◆ ACTION ITEM
Below are lines of data; give the number of them that contain "tanto", and only that.
DATA SHOWN below:
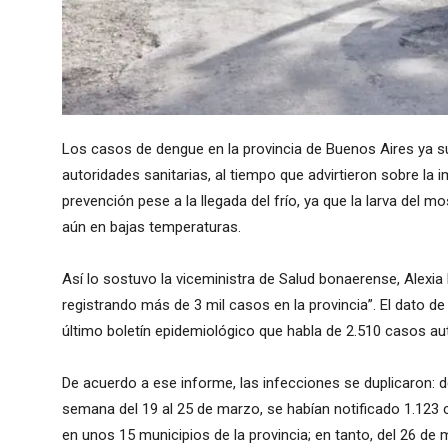
Los casos de dengue en la provincia de Buenos Aires ya s
autoridades sanitarias, al tiempo que advirtieron sobre la
prevención pese a la llegada del frío, ya que la larva del 
aún en bajas temperaturas.
Así lo sostuvo la viceministra de Salud bonaerense, Alexia 
registrando más de 3 mil casos en la provincia”. El dato de
último boletín epidemiológico que habla de 2.510 casos au
De acuerdo a ese informe, las infecciones se duplicaron: 
semana del 19 al 25 de marzo, se habían notificado 1.123
en unos 15 municipios de la provincia; en tanto, del 26 de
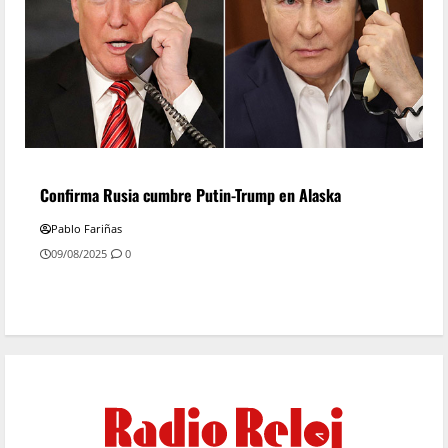
Confirma Rusia cumbre Putin-Trump en Alaska
Pablo Fariñas
09/08/2025
0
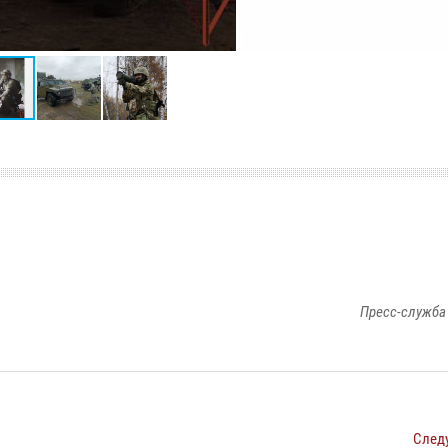
Пресс-служба
След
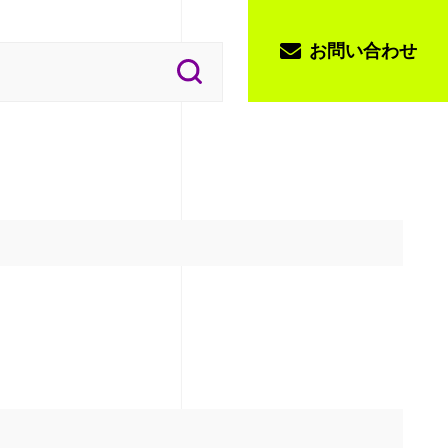
お問い合わせ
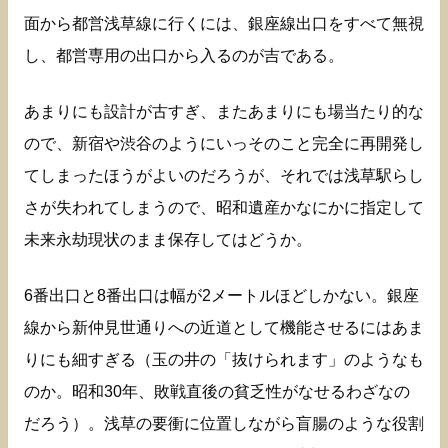
面から都営浅草線に行くには、銀座線出口をすべて無視
し、都営専用の出口から入るのが吉である。
あまりにも設計が古すぎ、またあまりにも場当たり的な
ので、新宿や渋谷のようにいっそのこと完全に再開発し
てしまったほうがよいのだろうが、それでは浅草駅らし
さが失われてしまうので、昭和遺産かなにかに指定して
未来永劫現状のまま保存してはどうか。
6番出口と8番出口は幅が2メートルほどしかない。銀座
線から新仲見世通りへの近道として機能させるにはあま
りにも細すぎる（玉の井の「抜けられます」のようなも
のか。昭和30年、敗戦直後の貧乏性がなせるわざなの
だろう）。浅草の要衝に位置しながら盲腸のような役割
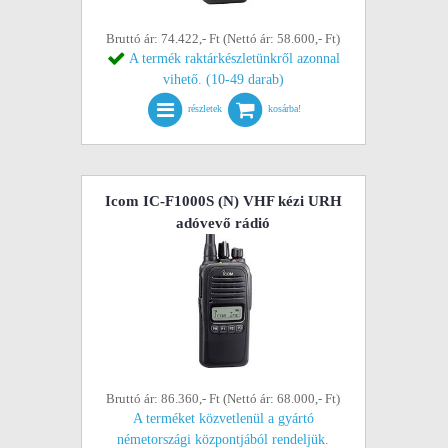
Bruttó ár: 74.422,- Ft (Nettó ár: 58.600,- Ft)
A termék raktárkészletünkről azonnal
vihető. (10-49 darab)
részletek
kosárba!
Icom IC-F1000S (N) VHF kézi URH
adóvevő rádió
Bruttó ár: 86.360,- Ft (Nettó ár: 68.000,- Ft)
A terméket közvetlenül a gyártó
németországi központjából rendeljük.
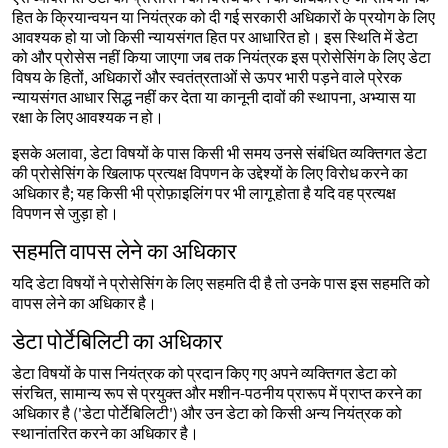
हित के क्रियान्वयन या नियंत्रक को दी गई सरकारी अधिकारों के प्रयोग के लिए
आवश्यक हो या जो किसी न्यायसंगत हित पर आधारित हो। इस स्थिति में डेटा
को और प्रोसेस नहीं किया जाएगा जब तक नियंत्रक इस प्रोसेसिंग के लिए डेटा
विषय के हितों, अधिकारों और स्वतंत्रताओं से ऊपर भारी पड़ने वाले प्रेरक
न्यायसंगत आधार सिद्ध नहीं कर देता या कानूनी दावों की स्थापना, अभ्यास या
रक्षा के लिए आवश्यक न हो।
इसके अलावा, डेटा विषयों के पास किसी भी समय उनसे संबंधित व्यक्तिगत डेटा
की प्रोसेसिंग के खिलाफ प्रत्यक्ष विपणन के उद्देश्यों के लिए विरोध करने का
अधिकार है; यह किसी भी प्रोफ़ाइलिंग पर भी लागू होता है यदि वह प्रत्यक्ष
विपणन से जुड़ा हो।
सहमति वापस लेने का अधिकार
यदि डेटा विषयों ने प्रोसेसिंग के लिए सहमति दी है तो उनके पास इस सहमति को
वापस लेने का अधिकार है।
डेटा पोर्टेबिलिटी का अधिकार
डेटा विषयों के पास नियंत्रक को प्रदान किए गए अपने व्यक्तिगत डेटा को
संरचित, सामान्य रूप से प्रयुक्त और मशीन-पठनीय प्रारूप में प्राप्त करने का
अधिकार है ('डेटा पोर्टेबिलिटी') और उन डेटा को किसी अन्य नियंत्रक को
स्थानांतरित करने का अधिकार है।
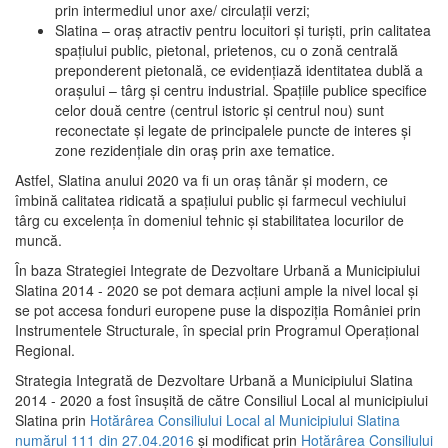
prin intermediul unor axe/ circulații verzi;
Slatina – oraş atractiv pentru locuitori şi turişti, prin calitatea
spaţiului public, pietonal, prietenos, cu o zonă centrală
preponderent pietonală, ce evidenţiază identitatea dublă a
oraşului – târg şi centru industrial. Spaţiile publice specifice
celor două centre (centrul istoric şi centrul nou) sunt
reconectate şi legate de principalele puncte de interes şi
zone rezidenţiale din oraş prin axe tematice.
Astfel, Slatina anului 2020 va fi un oraş tânăr şi modern, ce
îmbină calitatea ridicată a spaţiului public şi farmecul vechiului
târg cu excelenţa în domeniul tehnic şi stabilitatea locurilor de
muncă.
În baza Strategiei Integrate de Dezvoltare Urbană a Municipiului
Slatina 2014 - 2020 se pot demara acţiuni ample la nivel local şi
se pot accesa fonduri europene puse la dispoziţia României prin
Instrumentele Structurale, în special prin Programul Operațional
Regional.
Strategia Integrată de Dezvoltare Urbană a Municipiului Slatina
2014 - 2020 a fost însuşită de către Consiliul Local al municipiului
Slatina prin
Hotărârea Consiliului Local al Municipiului Slatina
numărul 111 din 27.04.2016
și modificat prin
Hotărârea Consiliului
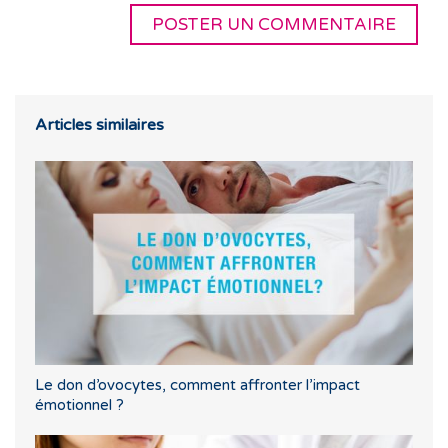
Articles similaires
Le don d’ovocytes, comment affronter l’impact
émotionnel ?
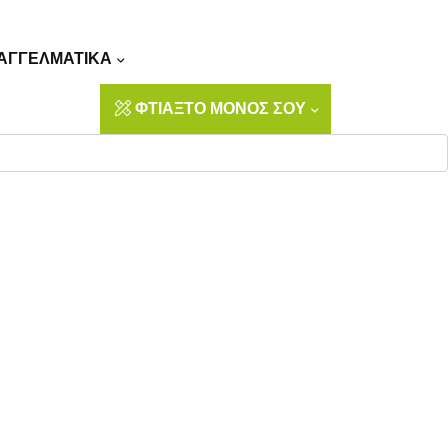
Αναζήτηση
ΑΓΓΕΛΜΑΤΙΚΑ
ΦΤΙΑΞΤΟ ΜΟΝΟΣ ΣΟΥ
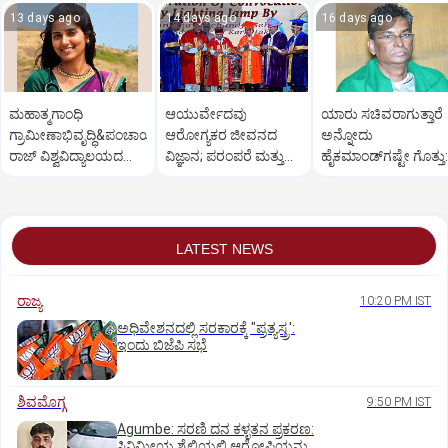
13 days ago
14 days ago
16 days ago
ಮಹಾತ್ಮಗಾಂಧಿ
ಆಯುರ್ವೇದವು
ಯಾರು ಸಚಿವರಾಗುತ್ತಾರೆ
ಗ್ರಾಮೀಣಾಭಿವೃದ್ಧಿ&ಪಂಚಾಯತ್
ಆರೋಗ್ಯಕರ ಜೀವನದ
ಅನ್ನೋದು
ರಾಜ್ ವಿಶ್ವವಿದ್ಯಾಲಯದ
ವಿಜ್ಞಾನ; ಪರಂಪರೆ ಮತ್ತು
ಹೈಕಮಾಂಡ್‌ಗಷ್ಟೇ ಗೊತ್ತು:
ವಿದ್ಯಾರ್ಥಿನಿ ಆತ್ಮಹತ್ಯೆ
ತಂತ್ರಜ್ಞಾನದ ಸಮನ್ವಯ
ಸತೀಶ್‌
ಅಗತ್ಯ
LATEST NEWS
ರಾಜ್ಯ
10:20 PM IST
ಅಧಿವೇಶನದಲ್ಲಿ ಸರಕಾರಕ್ಕೆ "ಪ್ರತ್ಯಸ್ತ್ರ':
ಇಂದು ಬಿಜೆಪಿ ಸಭೆ
ಶಿವಮೊಗ್ಗ
9:50 PM IST
Agumbe: ಸರಣಿ ದನ ಕಳ್ಳತನ ಪ್ರಕರಣ:
ಸಿನಿಮೀಯ ಶೈಲಿಯಲ್ಲಿ ಆರೋಪಿಯನ್ನು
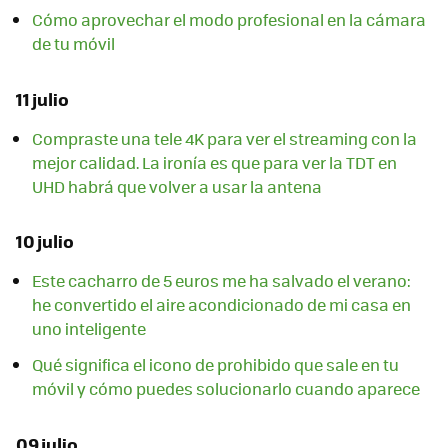
Cómo aprovechar el modo profesional en la cámara
de tu móvil
11 julio
Compraste una tele 4K para ver el streaming con la
mejor calidad. La ironía es que para ver la TDT en
UHD habrá que volver a usar la antena
10 julio
Este cacharro de 5 euros me ha salvado el verano:
he convertido el aire acondicionado de mi casa en
uno inteligente
Qué significa el icono de prohibido que sale en tu
móvil y cómo puedes solucionarlo cuando aparece
09 julio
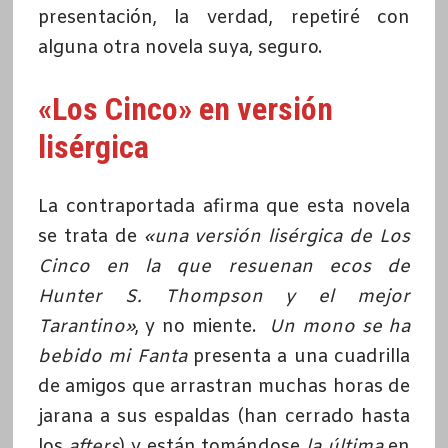
presentación, la verdad, repetiré con
alguna otra novela suya, seguro.
«Los Cinco» en versión
lisérgica
La contraportada afirma que esta novela
se trata de
«una versión lisérgica de Los
Cinco en la que resuenan ecos de
Hunter S. Thompson y el mejor
Tarantino»
, y no miente.
Un mono se ha
bebido mi Fanta
presenta a una cuadrilla
de amigos que arrastran muchas horas de
jarana a sus espaldas (han cerrado hasta
los
afters
) y están tomándose
la última
en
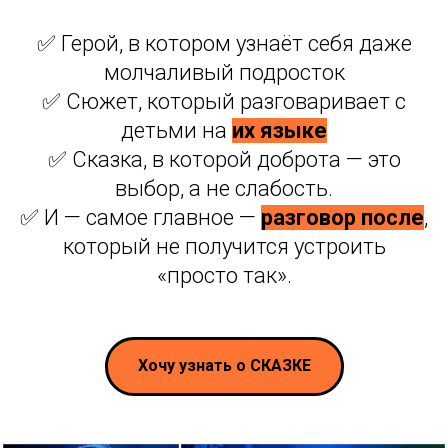
✅ Герой, в котором узнаёт себя даже
молчаливый подросток
✅ Сюжет, который разговаривает с
детьми на
их языке
✅ Сказка, в которой доброта — это
выбор, а не слабость.
✅ И — самое главное —
разговор после
,
который не получится устроить
«просто так».
Хочу узнать о СКАЗКЕ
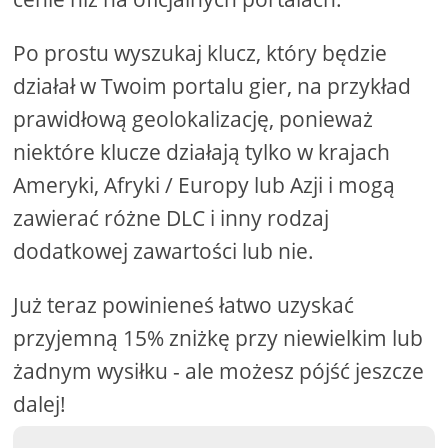
Po prostu wyszukaj klucz, który będzie
działał w Twoim portalu gier, na przykład
prawidłową geolokalizację, ponieważ
niektóre klucze działają tylko w krajach
Ameryki, Afryki / Europy lub Azji i mogą
zawierać różne DLC i inny rodzaj
dodatkowej zawartości lub nie.
Już teraz powinieneś łatwo uzyskać
przyjemną 15% zniżkę przy niewielkim lub
żadnym wysiłku - ale możesz pójść jeszcze
dalej!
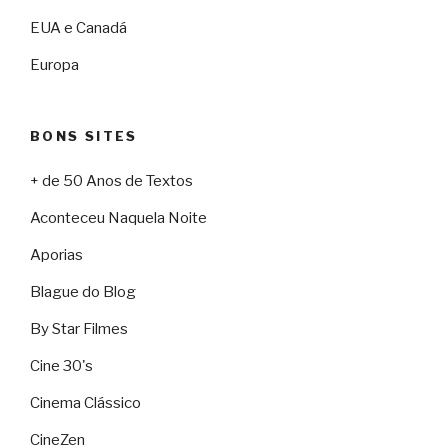
EUA e Canadá
Europa
BONS SITES
+ de 50 Anos de Textos
Aconteceu Naquela Noite
Aporias
Blague do Blog
By Star Filmes
Cine 30's
Cinema Clássico
CineZen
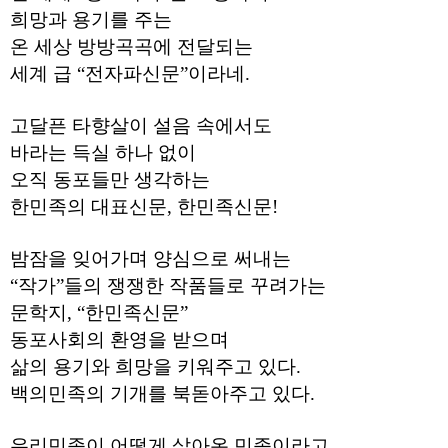
약
희망과 용기를 주는
국
온 세상 방방곡곡에 전달되는
임
심
세계 급 “전자파신문”이라네.
중
절
최
고달픈 타향살이 설음 속에서도
신
토
바라는 득실 하나 없이
렌
오직 동포들만 생각하는
트
사
한민족의 대표신문, 한민족신문!
이
트
순
밤잠을 잊어가며 양심으로 써내는
위
“작가”들의 쟁쟁한 작품들로 꾸려가는
비
아
문학지, “한민족신문”
몰
웹
동포사회의 환영을 받으며
토
삶의 용기와 희망을 키워주고 있다.
끼
실
백의민족의 기개를 북돋아주고 있다.
시
간
무
우리민족이 어떻게 살아온 민족이라고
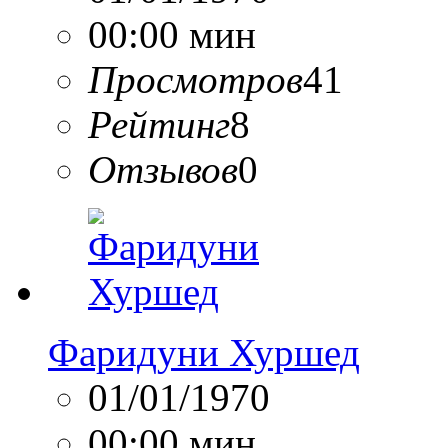
00:00 мин
Просмотров
41
Рейтинг
8
Отзывов
0
Фаридуни Хуршед
01/01/1970
00:00 мин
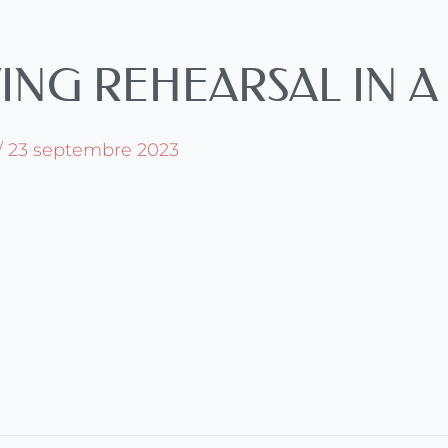
ING REHEARSAL IN A
/
23 septembre 2023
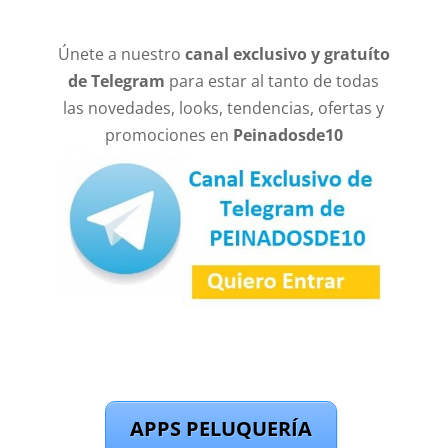
Únete a nuestro
canal exclusivo y gratuíto
de Telegram
para estar al tanto de todas
las novedades, looks, tendencias, ofertas y
promociones en
Peinadosde10
APPS PELUQUERÍA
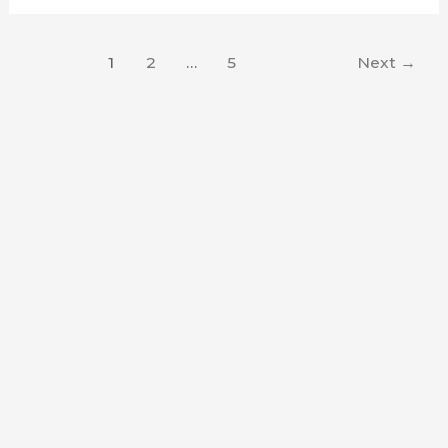
1
2
…
5
Next
→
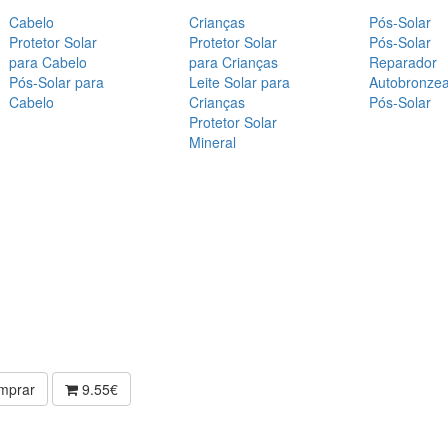
Cabelo
Crianças
Pós-Solar
Protetor Solar
Protetor Solar
Pós-Solar
para Cabelo
para Crianças
Reparador
Pós-Solar para
Leite Solar para
Autobronze
Cabelo
Crianças
Pós-Solar
Protetor Solar
Mineral
mprar
9.55€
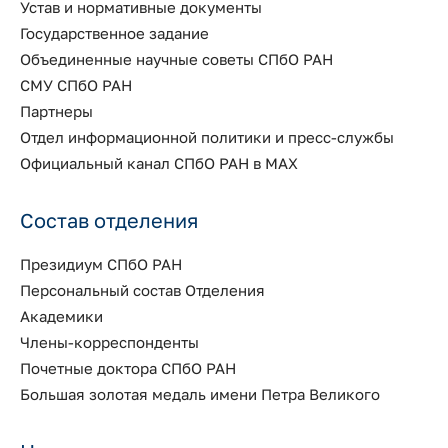
Устав и нормативные документы
Государственное задание
Объединенные научные советы СПбО РАН
СМУ СПбО РАН
Партнеры
Отдел информационной политики и пресс-службы
Официальный канал СПбО РАН в MAX
Состав отделения
Президиум СПбО РАН
Персональный состав Отделения
Академики
Члены-корреспонденты
Почетные доктора СПбО РАН
Большая золотая медаль имени Петра Великого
End of DATA SHOWN.
◆ ANSWER SPACE
2